Building Workplaces Based on Trust
Recently I was at a conference where the speaker talked about the importance of ‘trust’ in employee engagement. His message was that managers who trust their employees benefit from better relationships.
This is undoubtedly true. It has been my experience that when employees are trusted to deliver, they are happier, more productive, more engaged, and more inspired to come up with ideas and new ways of working. Trust leads to empowerment and when we empower people, they thrive.
And this trust can be tangibly demonstrated in many ways. It is in the way a manager focuses on outcomes rather than input, concerned with what the employee delivers, rather than getting hung up on the how. It is giving the employee freedom to work flexibly, recognising that the individual is competent enough to effectively manage their workload. It is giving the employee access to resources, appreciating that the individual is unlikely to take advantage.
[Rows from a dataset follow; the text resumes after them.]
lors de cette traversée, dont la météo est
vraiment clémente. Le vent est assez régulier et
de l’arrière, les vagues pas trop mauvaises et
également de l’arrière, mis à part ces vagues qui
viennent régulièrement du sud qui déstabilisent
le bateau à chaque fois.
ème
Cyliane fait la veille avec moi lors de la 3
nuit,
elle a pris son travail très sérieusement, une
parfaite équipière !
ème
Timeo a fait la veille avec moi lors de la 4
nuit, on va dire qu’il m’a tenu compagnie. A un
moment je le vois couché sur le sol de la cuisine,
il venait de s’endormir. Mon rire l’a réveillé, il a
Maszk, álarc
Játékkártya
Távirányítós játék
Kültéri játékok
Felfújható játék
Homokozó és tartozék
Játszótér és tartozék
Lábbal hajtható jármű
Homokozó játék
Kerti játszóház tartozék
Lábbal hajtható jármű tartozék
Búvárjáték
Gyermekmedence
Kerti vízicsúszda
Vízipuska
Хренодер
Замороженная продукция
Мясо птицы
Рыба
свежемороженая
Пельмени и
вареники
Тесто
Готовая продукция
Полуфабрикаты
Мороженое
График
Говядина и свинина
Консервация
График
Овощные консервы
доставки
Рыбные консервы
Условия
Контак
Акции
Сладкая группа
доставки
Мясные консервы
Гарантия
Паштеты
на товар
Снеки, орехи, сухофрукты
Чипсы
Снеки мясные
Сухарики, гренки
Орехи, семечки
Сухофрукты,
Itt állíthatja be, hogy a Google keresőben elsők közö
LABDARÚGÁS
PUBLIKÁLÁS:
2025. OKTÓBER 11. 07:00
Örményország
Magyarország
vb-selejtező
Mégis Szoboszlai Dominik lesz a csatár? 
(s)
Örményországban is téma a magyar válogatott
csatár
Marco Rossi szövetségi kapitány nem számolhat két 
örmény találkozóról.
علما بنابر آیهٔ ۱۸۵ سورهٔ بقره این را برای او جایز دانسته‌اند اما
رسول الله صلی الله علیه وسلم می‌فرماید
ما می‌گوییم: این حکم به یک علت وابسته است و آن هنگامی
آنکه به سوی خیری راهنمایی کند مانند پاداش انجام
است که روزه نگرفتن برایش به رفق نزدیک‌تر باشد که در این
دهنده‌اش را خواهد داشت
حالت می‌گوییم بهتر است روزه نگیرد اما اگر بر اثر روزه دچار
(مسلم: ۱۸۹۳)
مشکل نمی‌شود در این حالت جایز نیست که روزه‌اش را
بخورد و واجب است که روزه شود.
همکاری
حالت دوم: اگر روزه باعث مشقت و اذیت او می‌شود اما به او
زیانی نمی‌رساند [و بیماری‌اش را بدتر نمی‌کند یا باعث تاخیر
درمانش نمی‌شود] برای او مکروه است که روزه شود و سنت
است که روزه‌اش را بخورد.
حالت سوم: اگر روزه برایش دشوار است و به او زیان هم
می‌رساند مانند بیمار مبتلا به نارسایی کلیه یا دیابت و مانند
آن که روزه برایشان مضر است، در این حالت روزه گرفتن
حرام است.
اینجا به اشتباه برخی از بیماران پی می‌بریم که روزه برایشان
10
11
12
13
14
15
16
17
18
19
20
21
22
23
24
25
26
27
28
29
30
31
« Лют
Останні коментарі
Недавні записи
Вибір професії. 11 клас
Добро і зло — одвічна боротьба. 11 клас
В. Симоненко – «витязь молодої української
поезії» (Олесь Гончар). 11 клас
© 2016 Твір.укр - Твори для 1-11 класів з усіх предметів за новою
I am reminded of, many years ago, working for an employer who had a blanket ban on Facebook. The thinking clearly being that if employees had access to social media, then we would spend excessive time updating our statuses, posting selfies, and liking posts. Which seemed grossly unfair and belittling; as if the workforce was incapable of prioritising work above all else. It was a very parent-child decision which indeed diminished the employees’ responsibility and accountability.
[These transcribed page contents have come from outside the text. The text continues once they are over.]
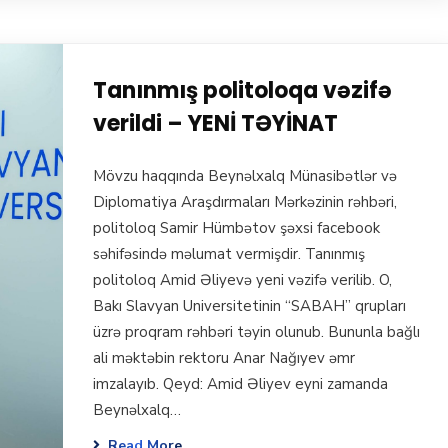
Tanınmış politoloqa vəzifə
verildi – YENİ TƏYİNAT
Mövzu haqqında Beynəlxalq Münasibətlər və
Diplomatiya Araşdırmaları Mərkəzinin rəhbəri,
politoloq Samir Hümbətov şəxsi facebook
səhifəsində məlumat vermişdir. Tanınmış
politoloq Amid Əliyevə yeni vəzifə verilib. O,
Bakı Slavyan Universitetinin “SABAH” qrupları
üzrə proqram rəhbəri təyin olunub. Bununla bağlı
ali məktəbin rektoru Anar Nağıyev əmr
imzalayıb. Qeyd: Amid Əliyev eyni zamanda
Beynəlxalq…
Read More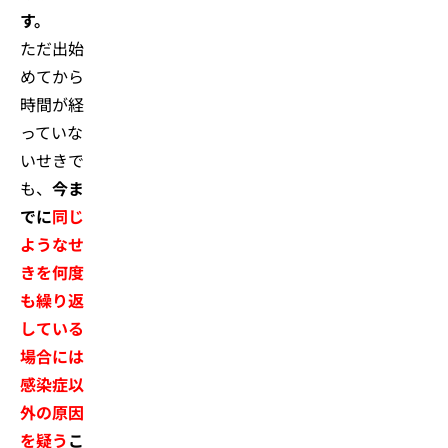
す。
ただ出始
めてから
時間が経
っていな
いせきで
も、
今ま
でに
同じ
ようなせ
きを何度
も繰り返
している
場合には
感染症以
外の原因
を疑う
こ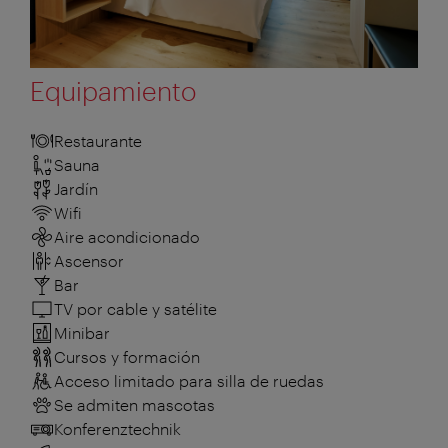
Equipamiento
Restaurante
Sauna
Jardín
Wifi
Aire acondicionado
Ascensor
Bar
TV por cable y satélite
Minibar
Cursos y formación
Acceso limitado para silla de ruedas
Se admiten mascotas
Konferenztechnik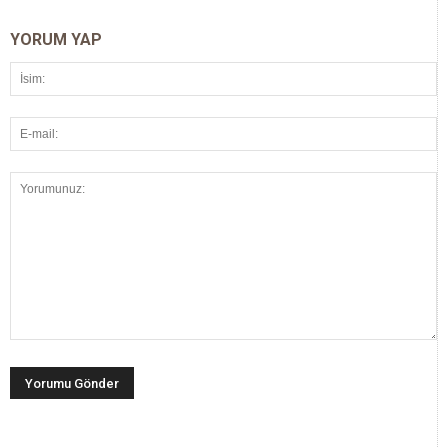
YORUM YAP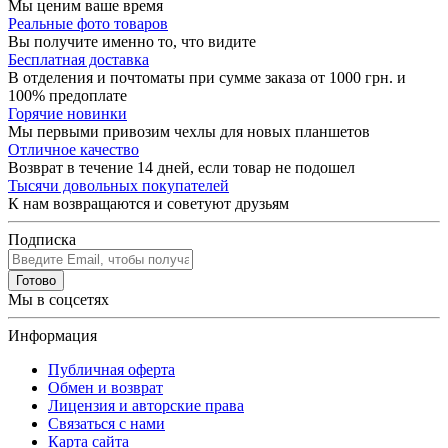
Мы ценим ваше время
Реальные фото товаров
Вы получите именно то, что видите
Бесплатная доставка
В отделения и почтоматы при сумме заказа от 1000 грн. и
100% предоплате
Горячие новинки
Мы первыми привозим чехлы для новых планшетов
Отличное качество
Возврат в течение 14 дней, если товар не подошел
Тысячи довольных покупателей
К нам возвращаются и советуют друзьям
Подписка
Готово
Мы в соцсетях
Информация
Публичная оферта
Обмен и возврат
Лицензия и авторские права
Связаться с нами
Карта сайта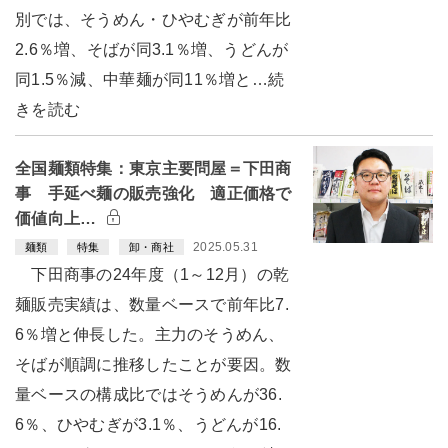
別では、そうめん・ひやむぎが前年比
2.6％増、そばが同3.1％増、うどんが
同1.5％減、中華麺が同11％増と…続
きを読む
全国麺類特集：東京主要問屋＝下田商
事 手延べ麺の販売強化 適正価格で
価値向上…
2025.05.31
麺類
特集
卸・商社
下田商事の24年度（1～12月）の乾
麺販売実績は、数量ベースで前年比7.
6％増と伸長した。主力のそうめん、
そばが順調に推移したことが要因。数
量ベースの構成比ではそうめんが36.
6％、ひやむぎが3.1％、うどんが16.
And yet, I can, to some degree, see where the employer was coming from. Because, after all, trust is something which human beings struggle with; we often talk about people having to ‘earn our trust.’ Which is understandable; we can all speak of experiences when trust has been broken. But isn’t it better to start from a position of trusting our employees first and deal with breakdowns on an as and when basis?
To do this, I believe that companies need some key elements. They need policies, processes and procedures which give enough freedom for the employee to make their own decisions. They need communications and engagement activities which give choice, influence, and ownership; a company shouldn’t just ‘do’ to an employee, the employee needs to be given a say and some element of control. They need leaders who are honest, authentic, consistent and who engage regularly with the people. They need confident managers, managers who understand their remit and role, and are not there simply to be directive. And there needs to be a culture where challenge is positively encouraged – and where it’s ok to make mistakes. Because sometimes things will go wrong, trust will be broken, and in an empowered, engaged and trusting workplace, that’s ok.
If employers demonstrably trust their people, they will see better results, increased satisfaction and greater engagement. Which can only help companies to prosper.